第739話 囚われの切り裂きジャック
魔法の鎖を縛れば、切り裂きの切断系統の力、不死の力の両方を無力化することが出来る。そうなれば、切り裂きジャックの驚異を取り除く事に成功し、そのまま拘束も出来る。
(……アーサーの名でここまで変わるとは……念のため、アーサーに確認を取るか)
ガラハッドは魔法の鎖を魔力で動かし、切り裂きジャックを一瞬にして縛り付ける事に成功する。そして、切り裂きジャックを無力化させた段階でスマホを取り出し、アーサーへ連絡をする。
この間も慎重なガラハッドは切り裂きジャックから目を反らすことなく、様子を常に監視していた。
「どうかしたか?」
「アーサー。確認をしたいのだが、切り裂きジャックとは面識があるのか?」
ガラハッドのその言葉にアーサー直ぐに答える事は無く、無言が続いた。
「面識は無い筈だよ。それがどうした?」
「切り裂きジャックがお前に会いたいと言っている。現在は魔法の鎖で拘束している」
「……分かった。王室まで連れてきてくれ」
「……王室か?」
「あぁ、女王陛下が切り裂きジャックと会いたいそうだ」
「……分かった。
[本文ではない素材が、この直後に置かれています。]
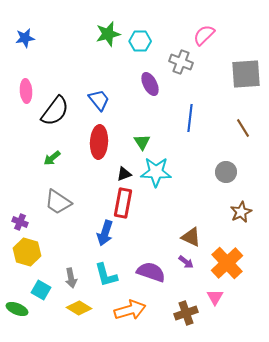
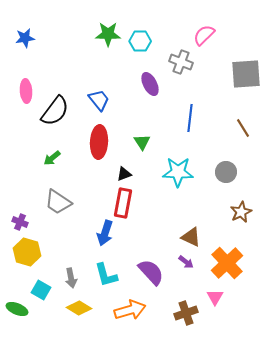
green star: rotated 15 degrees clockwise
cyan star: moved 22 px right
purple semicircle: rotated 28 degrees clockwise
連れていく」
ーーーーーーーーーー
王室に魔法の鎖に縛られ、拘束された切り裂きジャックをガラハッドが連れ歩いていた。
そんなガラハッドは女王陛下の居る部屋の目の前で立ち尽くす。
王室には護衛任務や、チーム[円卓の騎士団]の一員として出入りするものの、女王陛下に会うのはガラハッドでも一年に一回あるか、ないかと言う位の回数でしか会うことの出来ない様なその人物がこの扉の向こうに居るこの状況にガラハッドは珍しく、緊張していた。
「早く。早くアーサー様に会わせろ」
中々、扉を開けないガラハッドを見かねて、切り裂きジャックは発狂するように告げ、取り乱す。
「……分かったから、少し落ち着け」
ガラハッドはこれ以上、待たせば切り裂きジャックが更に取り乱す可能性があると考え、緊張を押し殺し、扉をノックした後、扉を開ける。
「失礼します。チーム[円卓の騎士団]が傘下チーム[シールド]のリーダーを務めておりますガラハッド・シルバーでございます」
ガラハッドは部屋に入ると同時に深々と頭を下げながら告げる。
すると、間髪入れずに返答が返ってくる。
「頭を上げなさい」
「はい」
頭を上げたガラハッドはその場にエリザベス女王とアーサーの二名が居ることを把握し、切り裂きジャックを引き連れ歩き出す。